Except sleeping around. That would be asking too much. The appetite and all.

I cupped my hands around my hot chocolate mug, brought it up to my lips and gently blew the steam over the rim. I was pretty much done here as far as I could tell. Unless the big guy across the table was an Oscar-caliber master of deception, I didn’t see where he had killed Helen. An idea hit me.

“When was the last time you slept with Helen?”

“How long was she pregnant?”

I shook my head. “You first.”

He set his mug down gently on the table and tugged on his beard. “I … I kind of lied to you a minute ago,” he said. He sounded like a little kid confessing.

“About what?”

“About … after I got busted, I did stay away from Helen. That was last summer. Like, July.”

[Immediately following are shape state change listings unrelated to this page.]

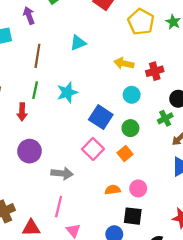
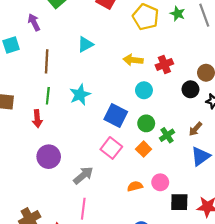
green cross: (165, 118) -> (167, 135), moved
gray arrow: (62, 173) -> (83, 175), turned -40
black square: (133, 216) -> (179, 202), moved

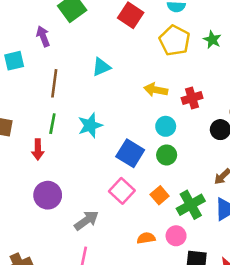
green circle: (146, 123) -> (167, 155), moved
green cross: (167, 135) -> (191, 205), moved, size x1.5

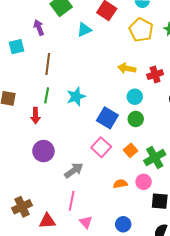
cyan triangle: (101, 67) -> (84, 30), moved

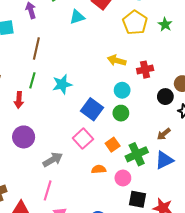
orange semicircle: (120, 184) -> (99, 169), moved

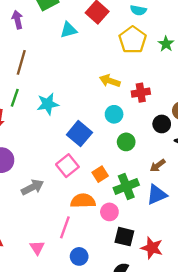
green circle: (121, 113) -> (126, 142), moved
orange semicircle: (99, 169) -> (83, 201), size x1.5
pink line: (48, 190) -> (65, 227), moved

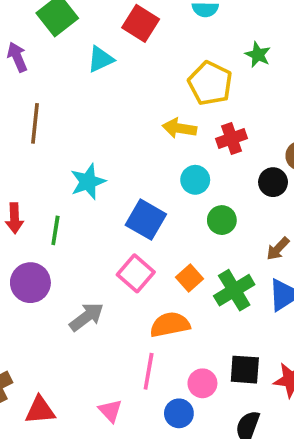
yellow pentagon: (133, 40) -> (210, 83), moved
green line: (15, 98) -> (55, 230), moved
pink circle: (109, 212) -> (202, 383), moved

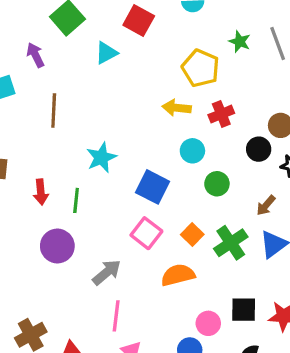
pink line: (149, 371) -> (116, 316), moved

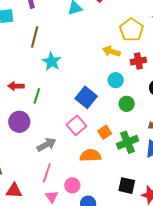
cyan star: (101, 158) -> (52, 62), moved, turned -30
red arrow: (41, 192) -> (16, 86), turned 84
pink circle: (208, 323) -> (72, 185), moved

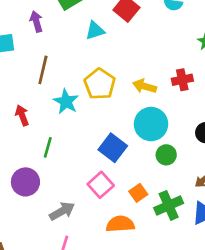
yellow pentagon: (131, 30) -> (100, 84), moved
red cross: (138, 61) -> (182, 80), moved
cyan circle: (116, 80) -> (151, 124), size x1.6
red arrow: (16, 86) -> (22, 115), moved, turned 70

“The last time you slept with Helen was July?” That would certainly take him out of the sweepstakes.

“Well … yeah. Except for one other time.”

“One other time.”

Gary suddenly had everywhere to look but at me. “She was all weird, man. I didn’t know what was going on. I knew she was drunk when she called me. Or something. High on something, I don’t know. She called me up here, at the house, which she had never done before. It was just a miracle that Gloria was out with a bunch of her friends. One of them was getting married. Helen said she had to see me right away. She wouldn’t take no. I asked her if something was wrong, because she was sounding so weird, and she just laughed. But it wasn’t a ha-ha laugh. She told me to meet her at the Charm Inn. That’s right next to Sinbad’s.”

“I’ve seen it.”

“She had a room. I went there. I mean, I had to, you know. She didn’t want to say two words to me, man. She just threw me down on the bed and jumped on top of me.” Gary shook his head in wonder at the memory. “She was a tiger, man. She’d never been like that. She actually scared me. It was a very fucked-up thing, I didn’t like it. I mean, the sex was incredible. But I didn’t like the scene. Helen wasn’t Helen. She was angrier than I’d ever seen her, but she wouldn’t say about what. I don’t know what the hell she needed me for. Any of those traveling assholes at Sinbad’s would have blown their top for a ride like she was giving. Except for that anger thing.” He tugged on his beard some more. “Maybe, I don’t know. Maybe that was why she wanted someone she knew. I guess you go turning weird like that with a stranger, the stranger might turn weird right back. Then you’d have a real problem.”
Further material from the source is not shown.